Craig Ladwig, Editor of the Indiana Policy Review. His column appears in Indiana newspapers.

Has the truth become just a detail? The Fort Wayne Journal Gazette recently stepped over the line of protected opinion into either purposeful deception or self-serving carelessness.

Discussing vouchers, a July 2 editorial was set under the shock-and-awe headline, "Evidence Casts Doubt on Voucher Education." It said that a local educator wasn't surprised by a study "showing that voucher students who transferred from Indiana public schools to private schools lost ground in math achievement."

Fortunately, the study, by Mark Berends of the University of Notre Dame and Joseph Waddington of the University of Kentucky, was read in full by editors at the Wall Street Journal. Here is an excerpt under their quite different headline, "New Evidence on School Vouchers; Some Optimistic Findings from Indiana and Louisiana."

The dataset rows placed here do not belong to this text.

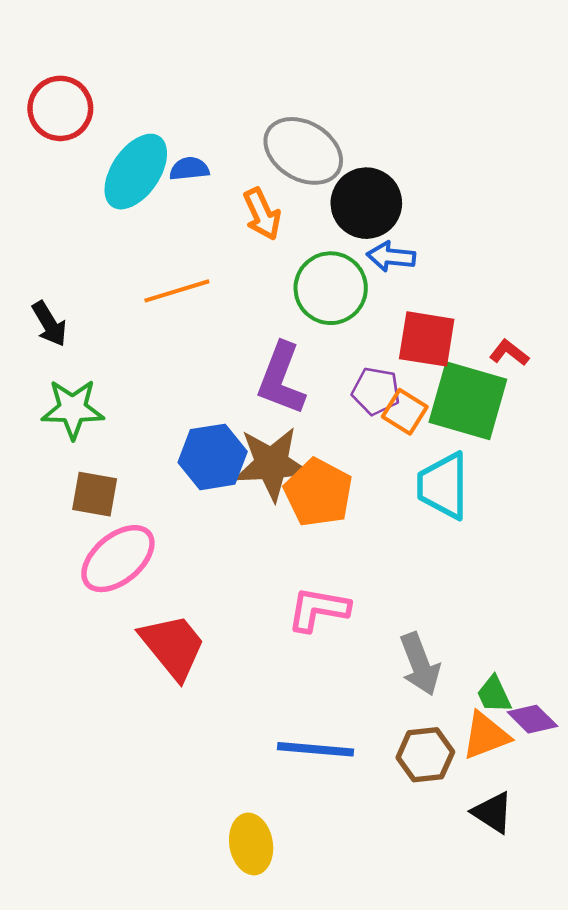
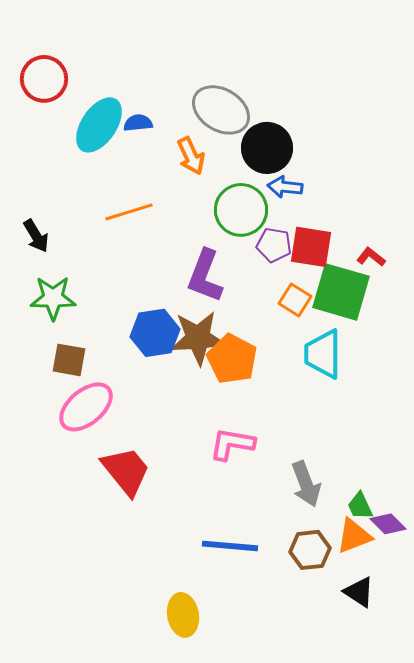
purple pentagon: (376, 391) -> (274, 245), moved

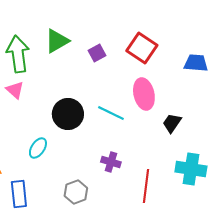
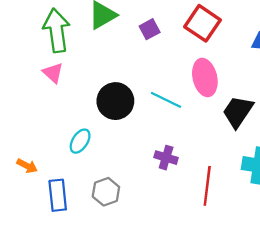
black trapezoid: (172, 123) -> (238, 112), size x1.4
gray hexagon: (76, 192) -> (106, 192), moved

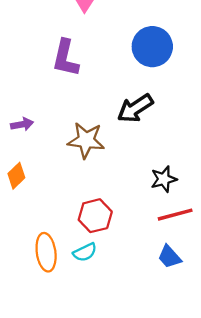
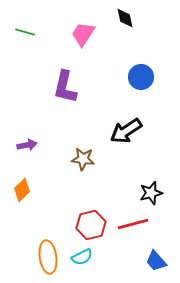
blue circle: (152, 47) -> (141, 77), size x0.7
brown star: (86, 140) -> (83, 159), size x0.7
red line: (175, 215) -> (133, 224), moved

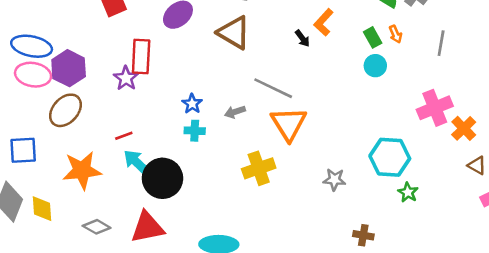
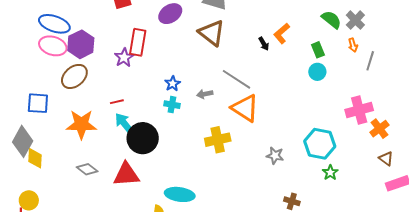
orange arrow: (395, 34) -> (353, 45), moved
orange triangle: (289, 124) -> (245, 108), turned -32
yellow diamond: (42, 209) -> (35, 158), moved

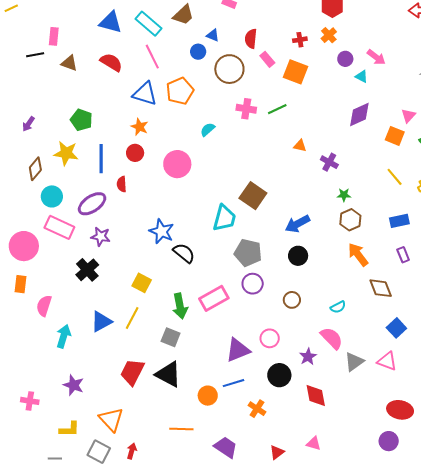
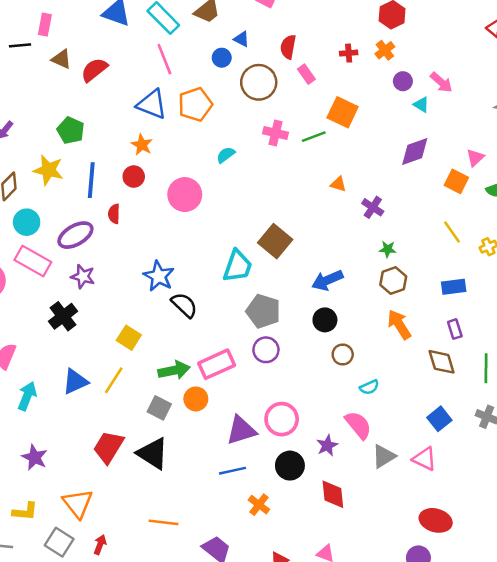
red semicircle: (111, 62) -> (94, 70), moved, turned -75
orange square: (296, 72) -> (343, 112), moved
brown diamond: (381, 288) -> (442, 362), moved
brown circle: (292, 300) -> (343, 355), moved
green arrow: (180, 306) -> (174, 370), turned -95
pink circle: (270, 338) -> (282, 419), size x1.4
orange circle: (208, 396) -> (196, 399), moved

The study found that students using vouchers had declines in math and English for the first two years after leaving public school. But the longer these voucher students stuck around in their new schools, the better they did — surpassing their public school peers in English after four years. These studies are important in rebutting what has been an especially aggressive campaign this year against vouchers by unions and liberal journalists."

There is no need to waste sympathy on persons willingly subscribed to a newspaper of the Journal Gazette's bent but at least they deserve a rough outline of the topics of discussion, education reform being surely among them.

In this case, the headline would have read, "Mixed Results on Impact of the Indiana Choice Scholarship Program."

It's not sexy but at least a stab at the truth, once the measure of a newspaper.